2.3.3 Mysid Shrimp Life-Cycle Test
The life-cycle exposure system consisted of an intermittent-flow proportional diluter, temperature-controlled water bath, and 12 exposure aquaria. The exposure system provided five concentrations of the test substance and a dilution water control, maintained in duplicate. The test area was illuminated at an intensity of 340 to 700 lux, maintaining a photoperiod of 16:8 h. The water bath maintained the test solution temperatures at 26 ± 2 °C. Mysids were fed live brine shrimp nauplii twice daily. Following the pairing phase, nauplii were enriched with Selco® every other day.
Each exposure aquarium contained two retention chambers used to maintain non-paired mysids during the study, yielding 30 mysids per replicate vessel and 60 organisms for each treatment level and the control. Retention chambers were glass Petri® dishes, to which a Nitex® screen collar (350-μm) was attached. Pairing chambers, used to house sexually mature male and female organisms, were cylindrical glass jars (5.1 cm diameter, 10 cm high) with two 2-cm holes covered by 350-μm Nitex® screens.

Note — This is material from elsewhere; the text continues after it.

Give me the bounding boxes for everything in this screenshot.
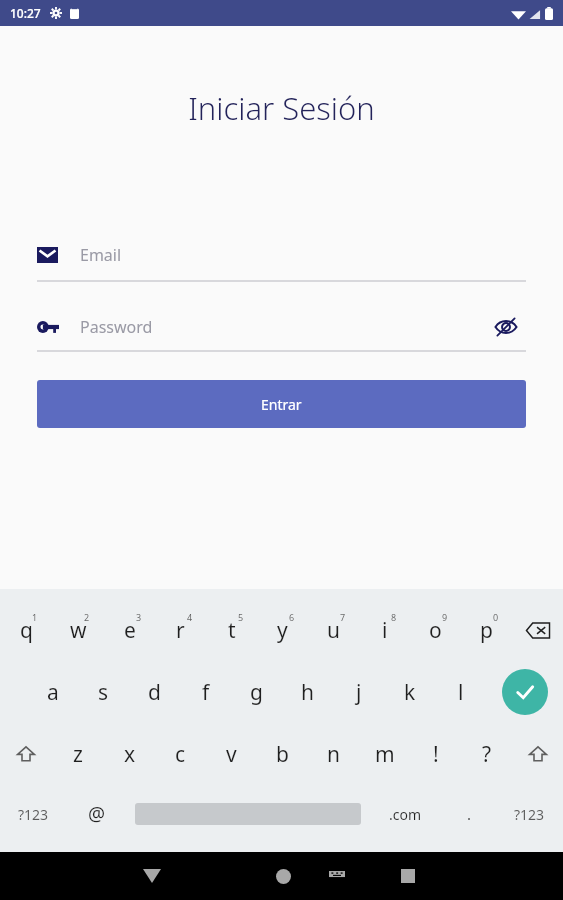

The time to brood appearance (i.e., gravid females) was noted for all F0 mysids prior to pairing (beginning on Day 12). Upon sexual maturity (Day 14), male/female pairs within each exposure aquarium were transferred to ten glass pairing jars (one pair per jar). The remaining mysids were pooled and placed in one of the initial retention chambers for the duration of the test. Male mysids from this pool were used to replace dead males from the paired groups. Dead females in the pairing jars were not replaced. If development of brood pouches was delayed, all test organisms were maintained in the retention chambers until maturity was observed or until test termination.
2.4 Effects Monitoring
2.4.1 Eastern Oyster Acute Test
Biological observations (e.g., excessive mucous production or lack of fecal and pseudofecal production) were made at test initiation and every 24-h until termination. After 96 h of exposure, the oysters were removed from the test aquaria and the new shell growth was measured to the nearest 0.1 mm using a calibrated micrometer.
2.4.2 Mysid Shrimp Acute Test
Mortality, biological observations, and observations of the test solutions (e.g., precipitate, film on the solution's surface) were made at test initiation and at each subsequent 24-h interval until test termination. Effects were based on mortality, defined as the absence of movement and reaction to gentle prodding. Mortalities were recorded and removed from each aquarium every 24 h during the exposure period.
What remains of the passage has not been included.